WORK ITEM
Skip the pictures and return every entry exactly as written.
------ MATERIAL TO PROCESS
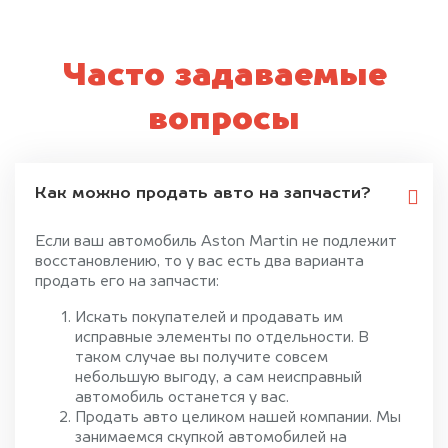
Часто задаваемые
вопросы
Как можно продать авто на запчасти?
Если ваш автомобиль Aston Martin не подлежит
восстановлению, то у вас есть два варианта
продать его на запчасти:
Искать покупателей и продавать им
исправные элементы по отдельности. В
таком случае вы получите совсем
небольшую выгоду, а сам неисправный
автомобиль останется у вас.
Продать авто целиком нашей компании. Мы
занимаемся скупкой автомобилей на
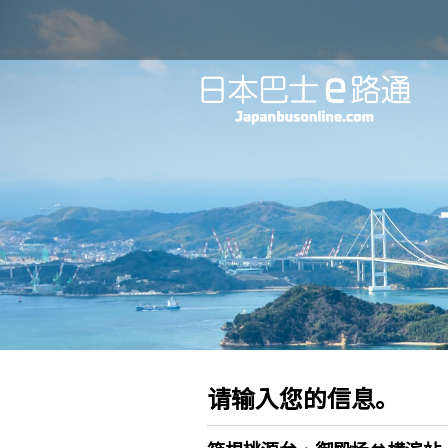
请输入您的信息。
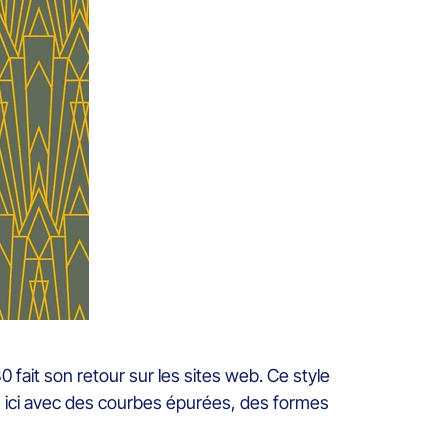
 fait son retour sur les sites web. Ce style
ue ici avec des courbes épurées, des formes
------------
EXERCISE ANSWER
Часто задаваемые
вопросы
Как можно продать авто на запчасти?
Если ваш автомобиль Aston Martin не подлежит
восстановлению, то у вас есть два варианта
продать его на запчасти:
Искать покупателей и продавать им
исправные элементы по отдельности. В
таком случае вы получите совсем
небольшую выгоду, а сам неисправный
автомобиль останется у вас.
Продать авто целиком нашей компании. Мы
занимаемся скупкой автомобилей на
请输入您的信息。
 fait son retour sur les sites web. Ce style
ue ici avec des courbes épurées, des formes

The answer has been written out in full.